Figure 8: Walk on Film. (Source: Walk on Film/Imperfect Cinema workshop 2014)
A further link between Imperfect Cinema and the SI is evident, as 1970s punk has often been associated with the SI, and many of the key figures and taste- makers of the time.
Malcolm McLaren and Bernie Rhodes, managers of The Sex Pistols and the Clash, amongst others (Marcus 1989, 19) were interested and inspired by some of SI’s ideas.
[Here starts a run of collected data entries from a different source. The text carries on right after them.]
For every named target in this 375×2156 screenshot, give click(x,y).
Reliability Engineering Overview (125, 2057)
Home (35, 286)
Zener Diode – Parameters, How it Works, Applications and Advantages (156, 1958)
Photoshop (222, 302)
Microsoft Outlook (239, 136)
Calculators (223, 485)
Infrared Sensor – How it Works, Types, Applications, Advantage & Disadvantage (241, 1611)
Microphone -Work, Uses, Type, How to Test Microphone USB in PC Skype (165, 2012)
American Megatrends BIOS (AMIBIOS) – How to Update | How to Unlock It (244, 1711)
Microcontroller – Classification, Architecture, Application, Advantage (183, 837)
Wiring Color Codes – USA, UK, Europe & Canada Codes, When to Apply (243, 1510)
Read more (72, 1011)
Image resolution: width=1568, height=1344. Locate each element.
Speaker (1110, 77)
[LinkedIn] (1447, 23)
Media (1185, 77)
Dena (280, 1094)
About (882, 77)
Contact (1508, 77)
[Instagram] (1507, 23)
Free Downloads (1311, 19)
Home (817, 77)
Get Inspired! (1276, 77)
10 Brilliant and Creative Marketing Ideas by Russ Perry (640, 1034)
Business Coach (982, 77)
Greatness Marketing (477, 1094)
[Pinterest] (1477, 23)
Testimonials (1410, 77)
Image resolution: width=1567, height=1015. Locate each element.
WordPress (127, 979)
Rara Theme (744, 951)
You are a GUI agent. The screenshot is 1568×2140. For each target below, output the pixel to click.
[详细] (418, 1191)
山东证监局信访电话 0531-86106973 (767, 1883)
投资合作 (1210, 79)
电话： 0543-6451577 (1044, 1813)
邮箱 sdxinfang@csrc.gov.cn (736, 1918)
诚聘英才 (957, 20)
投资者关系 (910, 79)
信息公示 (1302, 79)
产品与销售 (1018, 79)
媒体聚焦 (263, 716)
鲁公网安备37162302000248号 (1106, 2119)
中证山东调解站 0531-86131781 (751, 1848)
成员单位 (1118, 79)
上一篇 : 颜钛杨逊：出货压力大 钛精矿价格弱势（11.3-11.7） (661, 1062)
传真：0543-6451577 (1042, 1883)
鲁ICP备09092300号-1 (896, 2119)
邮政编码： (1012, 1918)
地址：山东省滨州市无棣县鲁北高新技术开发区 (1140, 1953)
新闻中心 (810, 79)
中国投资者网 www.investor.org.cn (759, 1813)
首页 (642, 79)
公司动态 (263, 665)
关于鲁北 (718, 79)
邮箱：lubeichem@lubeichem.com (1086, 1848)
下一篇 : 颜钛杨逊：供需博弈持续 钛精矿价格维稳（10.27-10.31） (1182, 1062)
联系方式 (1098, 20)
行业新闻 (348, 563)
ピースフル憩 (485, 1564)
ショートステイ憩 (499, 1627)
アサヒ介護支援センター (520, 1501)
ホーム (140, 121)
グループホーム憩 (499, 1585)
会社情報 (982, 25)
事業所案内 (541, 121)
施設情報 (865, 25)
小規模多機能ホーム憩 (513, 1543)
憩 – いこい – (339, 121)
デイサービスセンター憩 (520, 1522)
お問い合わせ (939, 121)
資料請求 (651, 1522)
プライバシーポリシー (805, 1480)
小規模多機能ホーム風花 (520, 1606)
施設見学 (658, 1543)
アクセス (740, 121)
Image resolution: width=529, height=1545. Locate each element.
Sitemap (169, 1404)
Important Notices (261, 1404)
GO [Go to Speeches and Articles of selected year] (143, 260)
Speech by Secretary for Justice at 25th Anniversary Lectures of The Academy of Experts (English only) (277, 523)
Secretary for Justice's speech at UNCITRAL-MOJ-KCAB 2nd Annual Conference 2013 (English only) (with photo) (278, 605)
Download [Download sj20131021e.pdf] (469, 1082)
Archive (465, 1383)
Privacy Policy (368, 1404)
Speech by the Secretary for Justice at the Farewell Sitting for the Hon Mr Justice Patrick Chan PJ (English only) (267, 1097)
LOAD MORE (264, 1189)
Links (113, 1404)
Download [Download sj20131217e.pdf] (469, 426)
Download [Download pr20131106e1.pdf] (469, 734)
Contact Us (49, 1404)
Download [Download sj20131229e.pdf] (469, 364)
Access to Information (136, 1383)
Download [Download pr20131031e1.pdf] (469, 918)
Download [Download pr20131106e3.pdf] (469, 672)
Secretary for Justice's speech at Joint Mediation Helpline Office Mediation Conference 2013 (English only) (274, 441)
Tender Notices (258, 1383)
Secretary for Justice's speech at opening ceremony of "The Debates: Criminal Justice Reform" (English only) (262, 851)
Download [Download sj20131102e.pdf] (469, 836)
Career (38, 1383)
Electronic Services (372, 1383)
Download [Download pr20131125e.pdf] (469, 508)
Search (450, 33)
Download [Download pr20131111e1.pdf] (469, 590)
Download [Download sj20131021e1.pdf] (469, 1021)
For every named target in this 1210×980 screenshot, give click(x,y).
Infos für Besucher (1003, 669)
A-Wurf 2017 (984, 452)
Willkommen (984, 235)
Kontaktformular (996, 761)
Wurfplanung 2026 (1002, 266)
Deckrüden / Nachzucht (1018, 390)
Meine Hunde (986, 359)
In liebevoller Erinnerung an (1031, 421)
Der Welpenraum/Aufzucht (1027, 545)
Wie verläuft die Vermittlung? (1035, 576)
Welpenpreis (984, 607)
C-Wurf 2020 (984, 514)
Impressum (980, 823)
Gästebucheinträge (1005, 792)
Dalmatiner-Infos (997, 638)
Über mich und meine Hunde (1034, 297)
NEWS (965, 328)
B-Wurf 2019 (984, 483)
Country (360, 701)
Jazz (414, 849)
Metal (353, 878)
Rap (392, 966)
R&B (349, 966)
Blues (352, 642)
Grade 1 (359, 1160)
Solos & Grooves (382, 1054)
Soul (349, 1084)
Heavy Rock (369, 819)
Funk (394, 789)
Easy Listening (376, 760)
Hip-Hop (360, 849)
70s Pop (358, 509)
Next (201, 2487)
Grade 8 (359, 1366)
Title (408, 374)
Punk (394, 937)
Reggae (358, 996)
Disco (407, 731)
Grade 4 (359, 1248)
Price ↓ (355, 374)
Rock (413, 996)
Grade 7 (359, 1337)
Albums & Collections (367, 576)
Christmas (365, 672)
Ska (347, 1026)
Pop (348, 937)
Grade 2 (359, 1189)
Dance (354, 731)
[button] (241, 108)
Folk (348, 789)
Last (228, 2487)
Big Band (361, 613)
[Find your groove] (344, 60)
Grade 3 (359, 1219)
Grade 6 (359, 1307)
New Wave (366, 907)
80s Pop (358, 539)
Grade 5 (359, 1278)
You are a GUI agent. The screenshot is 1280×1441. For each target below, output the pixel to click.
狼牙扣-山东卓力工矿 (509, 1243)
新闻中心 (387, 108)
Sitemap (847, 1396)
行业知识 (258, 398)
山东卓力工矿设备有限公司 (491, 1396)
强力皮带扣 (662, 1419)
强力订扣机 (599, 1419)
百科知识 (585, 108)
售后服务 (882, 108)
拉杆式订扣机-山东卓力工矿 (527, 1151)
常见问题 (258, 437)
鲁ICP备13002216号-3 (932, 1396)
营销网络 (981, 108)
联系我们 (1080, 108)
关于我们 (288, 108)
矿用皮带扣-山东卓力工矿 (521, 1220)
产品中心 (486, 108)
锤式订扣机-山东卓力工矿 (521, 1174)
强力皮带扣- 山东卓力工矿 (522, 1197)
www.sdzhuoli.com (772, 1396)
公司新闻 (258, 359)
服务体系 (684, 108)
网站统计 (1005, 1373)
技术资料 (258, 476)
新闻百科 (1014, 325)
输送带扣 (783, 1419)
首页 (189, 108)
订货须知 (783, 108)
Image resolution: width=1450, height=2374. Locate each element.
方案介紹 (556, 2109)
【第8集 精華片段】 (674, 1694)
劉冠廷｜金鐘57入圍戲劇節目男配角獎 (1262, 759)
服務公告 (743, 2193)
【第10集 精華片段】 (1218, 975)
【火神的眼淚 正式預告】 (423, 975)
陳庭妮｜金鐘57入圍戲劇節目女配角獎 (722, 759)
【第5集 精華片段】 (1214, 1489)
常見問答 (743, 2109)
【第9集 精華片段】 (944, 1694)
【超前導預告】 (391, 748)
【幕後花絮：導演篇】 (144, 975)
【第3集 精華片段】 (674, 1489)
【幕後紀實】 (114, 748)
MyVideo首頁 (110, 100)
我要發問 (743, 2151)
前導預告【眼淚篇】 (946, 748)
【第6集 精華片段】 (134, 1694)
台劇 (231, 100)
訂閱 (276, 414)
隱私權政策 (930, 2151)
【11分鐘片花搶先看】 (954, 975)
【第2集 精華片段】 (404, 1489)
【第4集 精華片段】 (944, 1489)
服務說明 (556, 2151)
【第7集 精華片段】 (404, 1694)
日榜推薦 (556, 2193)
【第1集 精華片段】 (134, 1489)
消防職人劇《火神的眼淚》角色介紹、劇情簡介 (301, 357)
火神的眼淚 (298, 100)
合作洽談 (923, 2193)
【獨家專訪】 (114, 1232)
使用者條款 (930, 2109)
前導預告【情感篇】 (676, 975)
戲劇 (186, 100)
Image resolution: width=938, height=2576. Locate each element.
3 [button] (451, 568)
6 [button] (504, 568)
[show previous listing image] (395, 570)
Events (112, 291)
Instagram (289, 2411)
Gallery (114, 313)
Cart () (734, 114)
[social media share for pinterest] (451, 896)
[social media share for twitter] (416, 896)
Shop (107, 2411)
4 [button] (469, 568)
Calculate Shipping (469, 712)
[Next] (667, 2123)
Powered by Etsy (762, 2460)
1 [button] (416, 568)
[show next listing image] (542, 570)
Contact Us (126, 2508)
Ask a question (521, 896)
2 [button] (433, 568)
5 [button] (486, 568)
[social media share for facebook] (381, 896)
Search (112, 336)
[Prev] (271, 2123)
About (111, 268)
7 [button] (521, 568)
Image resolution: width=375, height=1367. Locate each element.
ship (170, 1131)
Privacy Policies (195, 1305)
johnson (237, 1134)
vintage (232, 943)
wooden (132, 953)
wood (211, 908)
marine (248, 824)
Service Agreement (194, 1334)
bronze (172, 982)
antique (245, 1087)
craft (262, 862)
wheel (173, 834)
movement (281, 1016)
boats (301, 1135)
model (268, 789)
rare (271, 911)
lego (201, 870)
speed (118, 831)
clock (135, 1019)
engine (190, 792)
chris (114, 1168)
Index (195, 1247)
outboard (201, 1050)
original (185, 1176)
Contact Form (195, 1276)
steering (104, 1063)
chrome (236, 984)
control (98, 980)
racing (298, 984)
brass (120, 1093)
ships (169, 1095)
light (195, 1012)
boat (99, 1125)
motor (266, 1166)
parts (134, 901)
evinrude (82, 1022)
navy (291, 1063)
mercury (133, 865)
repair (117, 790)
However, the SI did not believe in the ‘prank’ without the politics. A prank, as dissent, could be holding up two fingers, spitting on the floor, or telling a interviewing journalist to ‘fuck off’ , but if these actions are taken without a real intention to change the landscape, then it risks becoming no more than an aesthetic, as provocative as it might be. A howl of dissent, fortifying capitalist modes of production, can reveal the conditioned world as we are conducted to see it, but becomes problematic and somewhat contradictory if the ‘revealing’, inspired by the SI’s political stance, reinforces the conditions of the spectacle - namely, that the ‘nightmare’ of advanced capitalism is to continue holding its grip on our actions.